Wakhi (Wakhi: /В̌aхi, ) is an Indo-European language in the Eastern Iranian branch of the language family spoken today in Wakhan District, Northern Afghanistan and also in Tajikistan, Northern Pakistan and China.

Classification and distribution
Wakhi is one of several languages that belong to the areal Pamir language group. It is believed to be a descendant of the Scytho-Khotanese language that was once spoken in the Kingdom of Khotan.

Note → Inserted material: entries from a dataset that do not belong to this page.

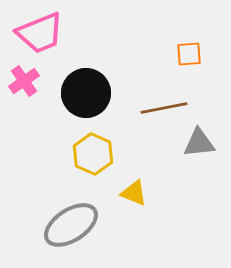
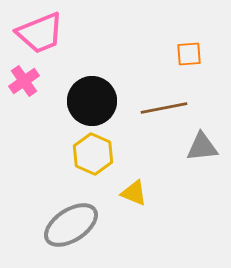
black circle: moved 6 px right, 8 px down
gray triangle: moved 3 px right, 4 px down
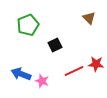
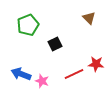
black square: moved 1 px up
red line: moved 3 px down
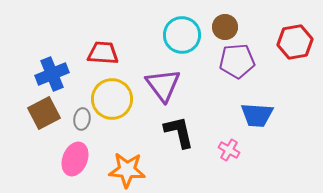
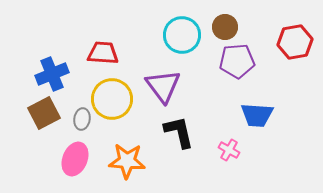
purple triangle: moved 1 px down
orange star: moved 9 px up
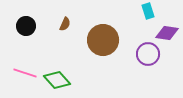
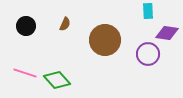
cyan rectangle: rotated 14 degrees clockwise
brown circle: moved 2 px right
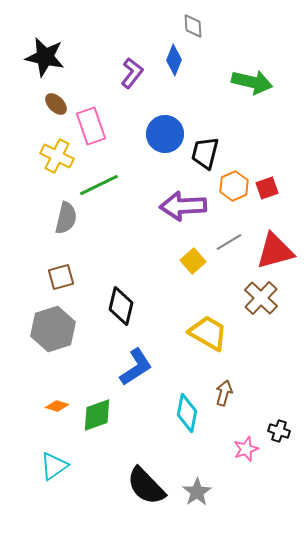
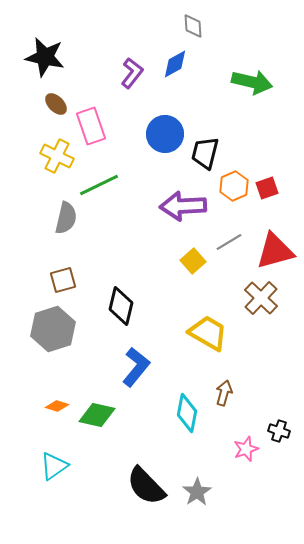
blue diamond: moved 1 px right, 4 px down; rotated 40 degrees clockwise
brown square: moved 2 px right, 3 px down
blue L-shape: rotated 18 degrees counterclockwise
green diamond: rotated 33 degrees clockwise
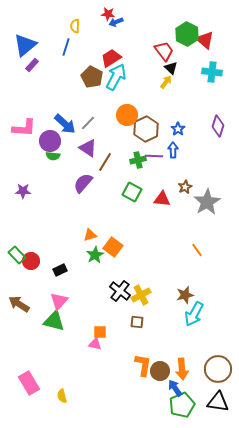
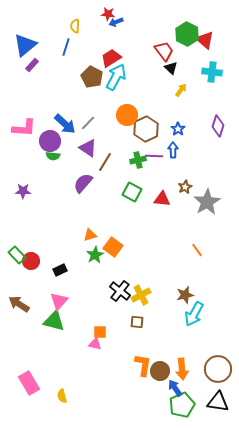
yellow arrow at (166, 82): moved 15 px right, 8 px down
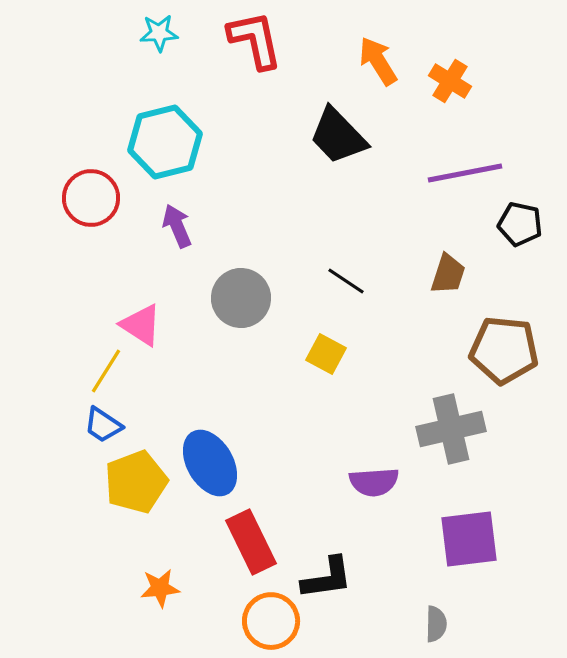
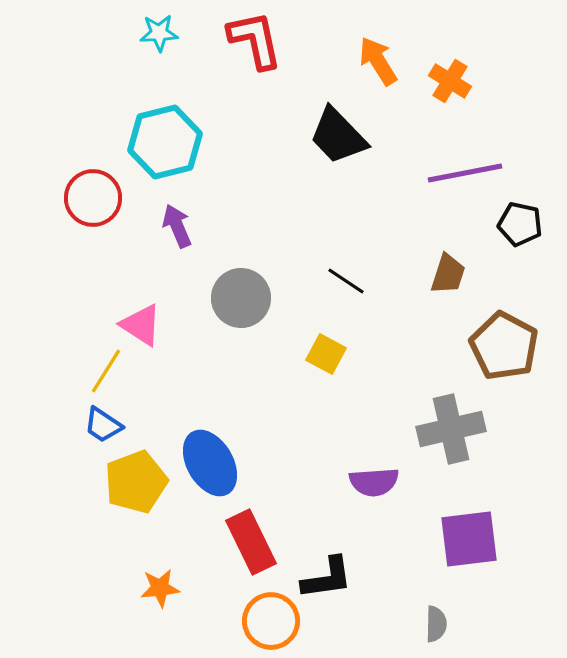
red circle: moved 2 px right
brown pentagon: moved 4 px up; rotated 22 degrees clockwise
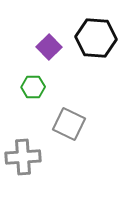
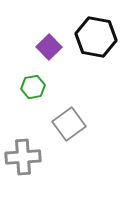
black hexagon: moved 1 px up; rotated 6 degrees clockwise
green hexagon: rotated 10 degrees counterclockwise
gray square: rotated 28 degrees clockwise
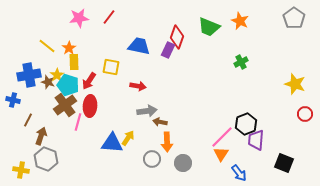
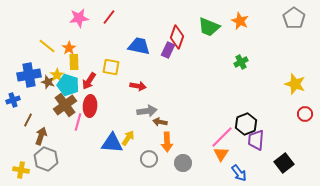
blue cross at (13, 100): rotated 32 degrees counterclockwise
gray circle at (152, 159): moved 3 px left
black square at (284, 163): rotated 30 degrees clockwise
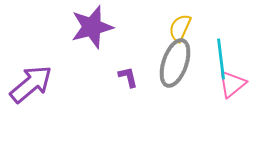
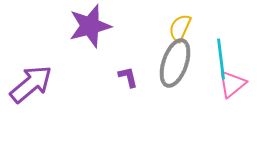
purple star: moved 2 px left, 1 px up
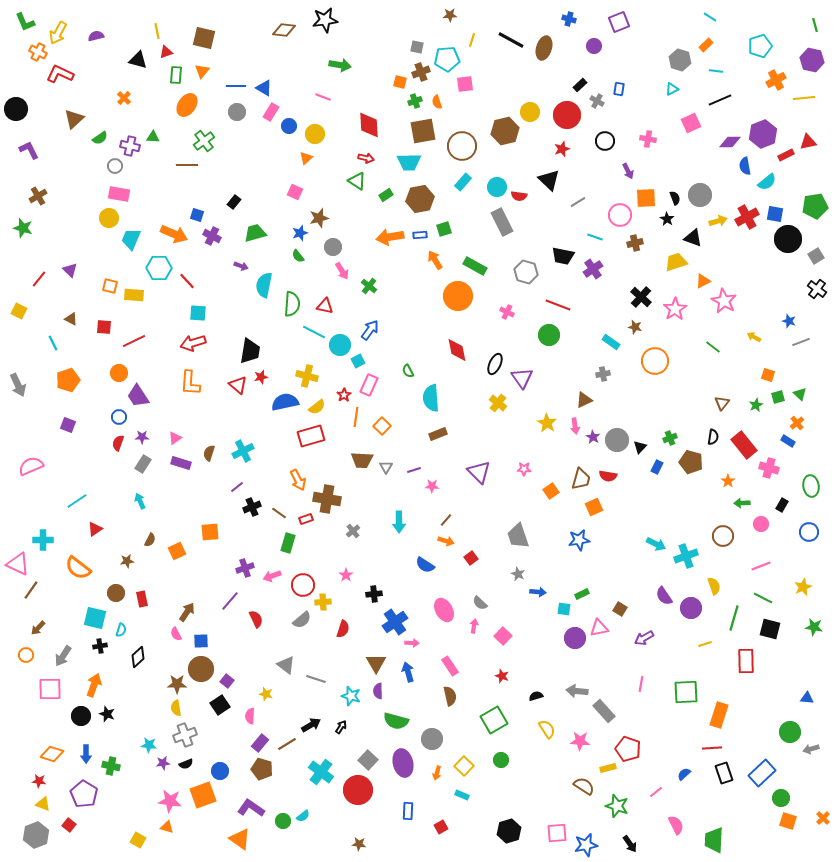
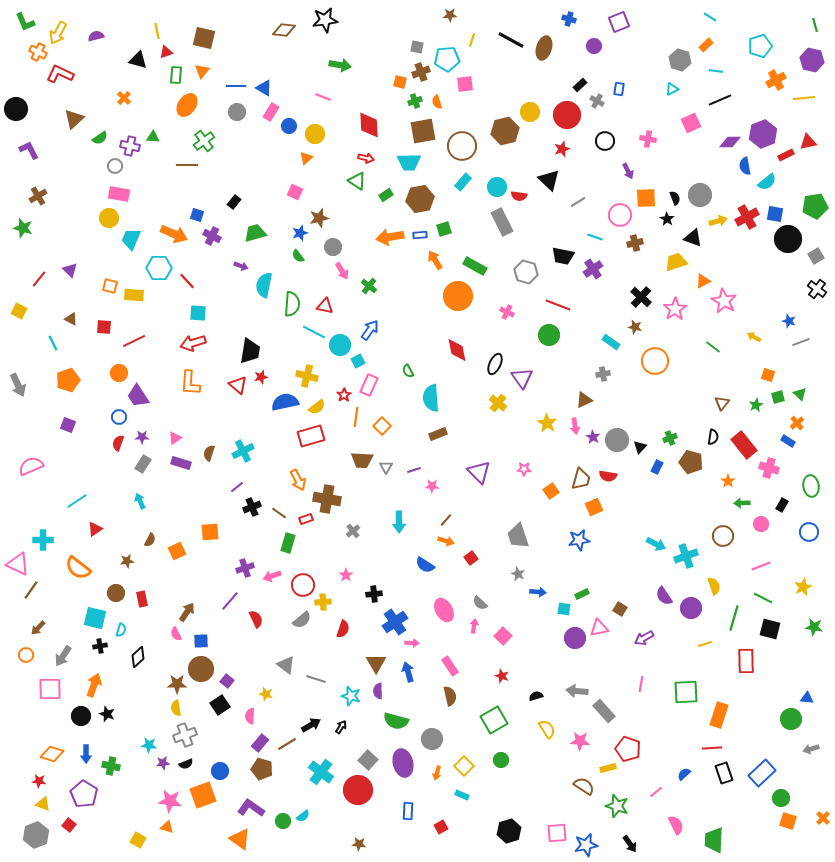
green circle at (790, 732): moved 1 px right, 13 px up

The Wakhi people are occasionally called Pamiris and Guhjali. It is spoken by the inhabitants of the Wakhan Corridor of Afghanistan, parts of Gilgit-Baltistan (the former NAs) of Pakistan, Gorno-Badakhshan region of Tajikistan and Xinjiang in Western China. The Wakhi use the self-appellation 'X̌ik' (ethnic) and suffix it with 'wor'/'war' to denote their language as 'X̌ik-wor' themselves. The noun 'X̌ik' comes from *waxša-ī̆ka- (an inhabitant of *Waxša- 'Oxus', for Wakhan, in Wakhi 'Wux̌'. There are other equivalents for the name Wakhi (Anglicised) or Wakhani (Arabic and Persian), Vakhantsy (Russian), Gojali/Gojo (Dingrik-wor/Shina), Guyits/Guicho (Burushaski), Wakhigi/Wakhik-war (Kivi-wor/Khow-wor) and Cert (Turki). The language belongs, as yet to be confirmed according to studies and sources, to the southern group of the Pamir languages, in the Iranian group of the Indo-European family (450) of languages, where the Ishkashmi, Shighni/...nani and Wakhi languages are included. A very rough estimate of the population of Wakhis is 58,000 worldwide. The Wakhi live in six countries. In the Gilgit-Baltistan region of Pakistan, the Wakhi people mainly live in Gojal, Ishkoman, Darkut and in Chitral District's Broghol. They also live in some parts of Wakhan in Afghanistan, Gorno-Badakhshan in Tajikistan, the Taxkorgan Tajik Autonomous County in China, Russia and Turkey.

In Afghanistan
In the Wakhan Corridor of Afghanistan, Wakhi is spoken from Putur, near Ishkashim, to the upper reaches of the Wakhan River.

In Tajikistan
In Tajikistan, the Wakhi and other communities that speak one of the Pamir languages refer to themselves as Pamiri or Badakhshani and there has been a movement to separate their identity from that of the majority Persian-speaking Tajiks. Linguists universally refer to Wakhi as an East Iranian language independent of Tajik Persian, but many Tajik nationalists insist that Wakhi and other Pamir languages are actually dialects of Tajik.

In Pakistan
In Gilgit-Baltistan, Wakhi is spoken in the sparsely populated upper portions of five of the northernmost valleys: Hunza, Gojal, Ishkoman, Yasin, Gupis and Yarkhun. The Hunza valley has the largest Wakhi population in Pakistan. The Wakhis of Ishkoman live primarily in the Karambar valley, in the town of Imit and beyond. In Yasin, they live mostly in the vicinity of Darkot and in Yarhkun, they are found in Baroghil and in a few other small villages in the high, upper portion of valley.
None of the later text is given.